You are correct, a high BUN isn't supposed to be hard on the kidneys, otherwise healthy kidneys can handle very high protein diets without a problem.
What I'm talking about is a "perfect storm" of high BUN and acidity in general in the kidenys during ultra-intense workouts that could be releasing myoglobin into the blood.
I hope this isn't directed at me, because I agree it's extremely dangerous to disregard low GFR and I never said such. In fact, it is exactly the opposite, I'm saying that a HIGH GFR doesn't mean your kidneys are fine, it just means they are able to handle the current load they are under. Kidneys are one of the hardest organs to diagnose and the currently method for estimating GFR from just a blood test doesn't diagnose any level of fuction in OTHERWISE HEALTHY kidneys.

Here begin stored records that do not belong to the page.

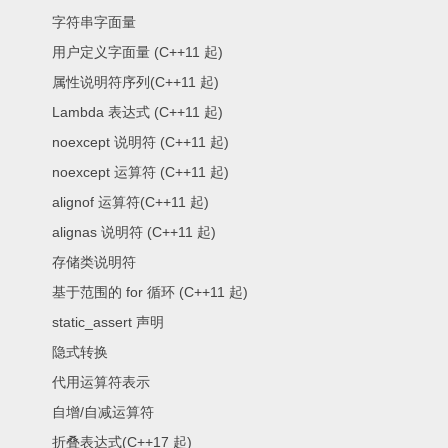
字符串字面量
用户定义字面量 (C++11 起)
属性说明符序列(C++11 起)
Lambda 表达式 (C++11 起)
noexcept 说明符 (C++11 起)
noexcept 运算符 (C++11 起)
alignof 运算符(C++11 起)
alignas 说明符 (C++11 起)
存储类说明符
基于范围的 for 循环 (C++11 起)
static_assert 声明
隐式转换
代用运算符表示
自增/自减运算符
折叠表达式(C++17 起)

What is dangerous is making people think that their high GFR means their kidneys are fine.
1. I'm not saying a high GFR means you could be in kidney failure, I'm saying that a high GFR doesn't mean your kidneys are functioning at a very high level, it just means they are functioning well under the current load.
2. If you collect urine for 24-hours, then get a blood test done, you can see how much creatinine the kidneys are ACTUALLY processing and you can estimate a MUCH MORE accurate GFR. This would be significant. However, the estimated one, although usually the same in "normal people" will go down significantly as muscle mass increases, as protein increases, even when kidneys are functioning perfectly.
3. And a LOW eGFR (actually below the normal range) is usually a good indicator of a problem, I never said otherwise. In fact, the whole "eGFR estimation" works just fine in people who have real kidney disease.